[Dataset entries]
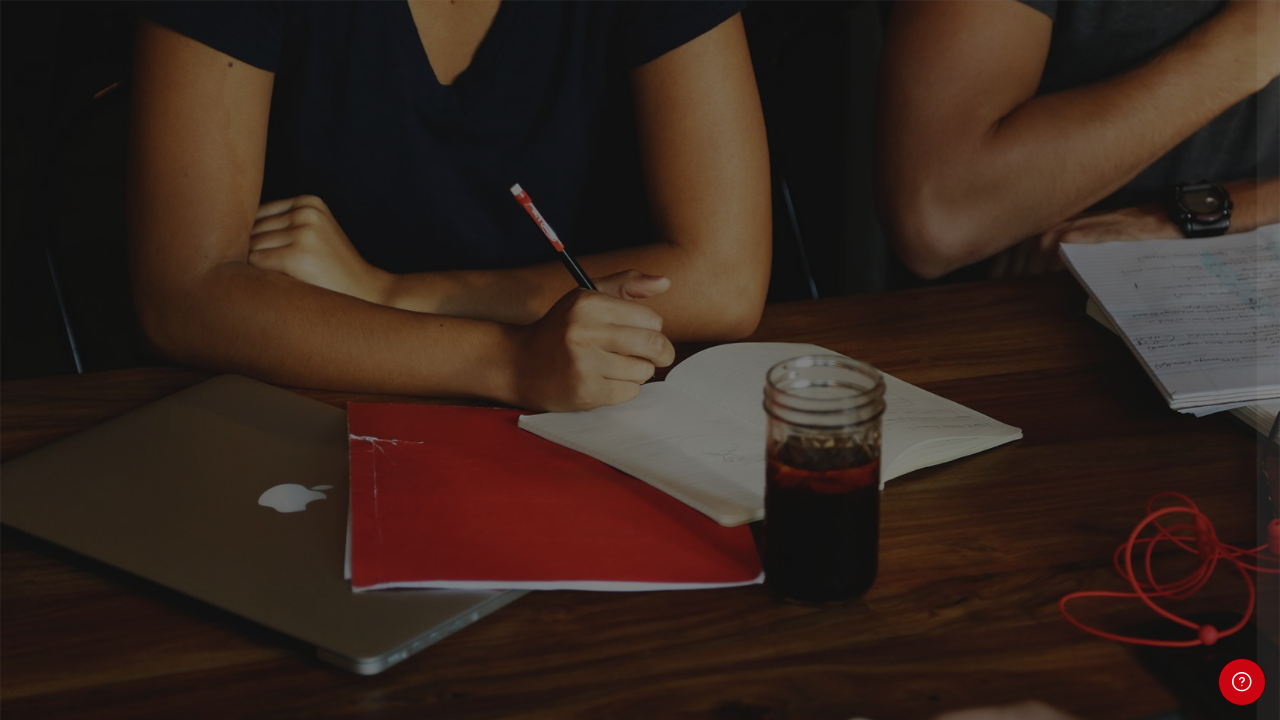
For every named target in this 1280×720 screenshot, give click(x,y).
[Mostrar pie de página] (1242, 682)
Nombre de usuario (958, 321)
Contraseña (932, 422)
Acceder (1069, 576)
...
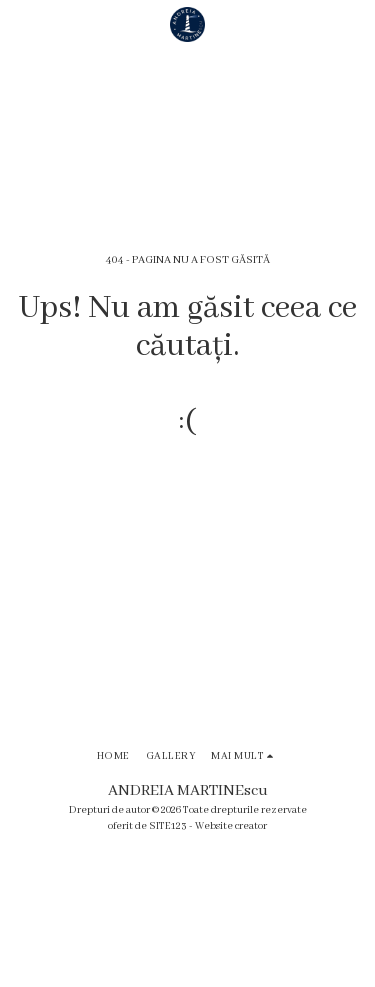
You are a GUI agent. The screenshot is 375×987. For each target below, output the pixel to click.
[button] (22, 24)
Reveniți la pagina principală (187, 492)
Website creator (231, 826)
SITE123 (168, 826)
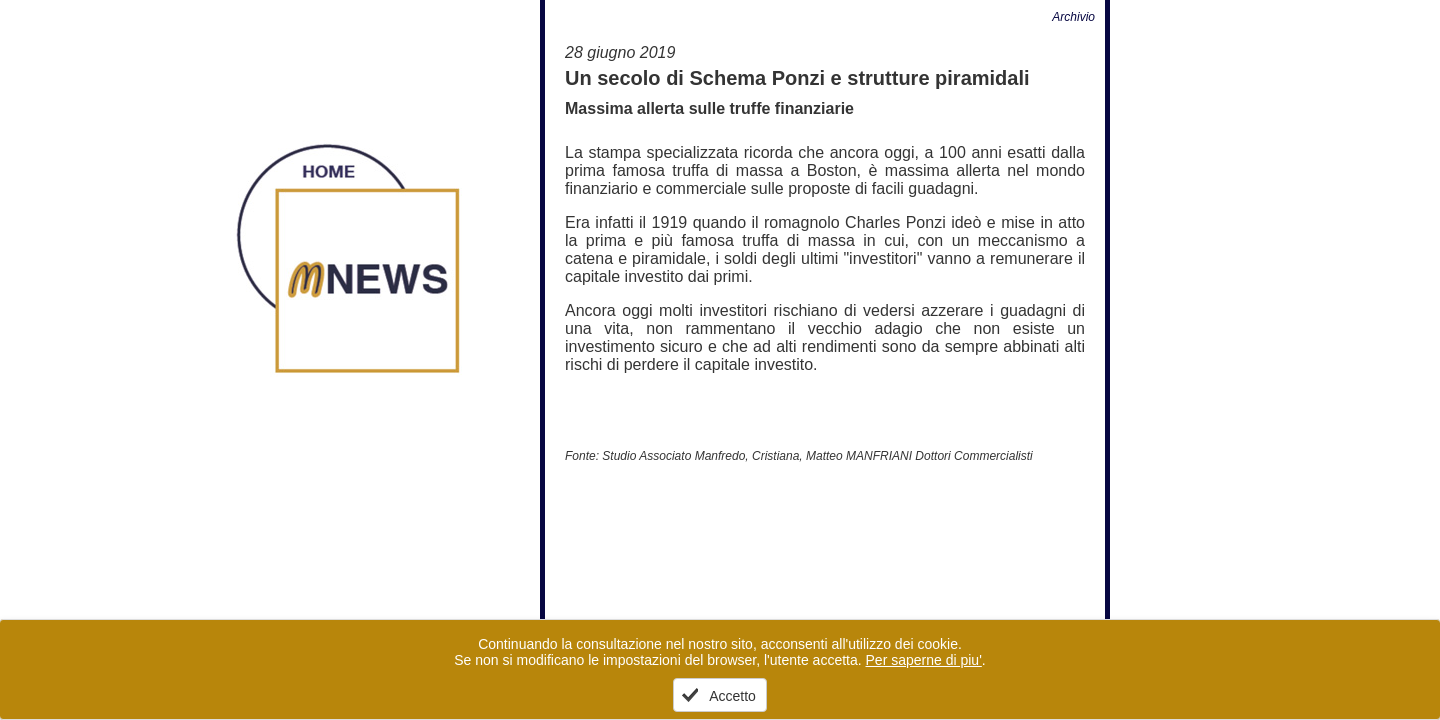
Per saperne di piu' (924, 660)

ABOUT THIS EXERCISE:
Using the entries above, reproduce word for word only the lines from the one that contains "You are a GUI" to the one that contains "Per saperne di piu' (924, 660)", both ends included, and drop every picture.

TASK SOLUTION:
You are a GUI agent. The screenshot is 375×987. For each target below, output the pixel to click.
[button] (22, 24)
Reveniți la pagina principală (187, 492)
Website creator (231, 826)
SITE123 (168, 826)
Per saperne di piu' (924, 660)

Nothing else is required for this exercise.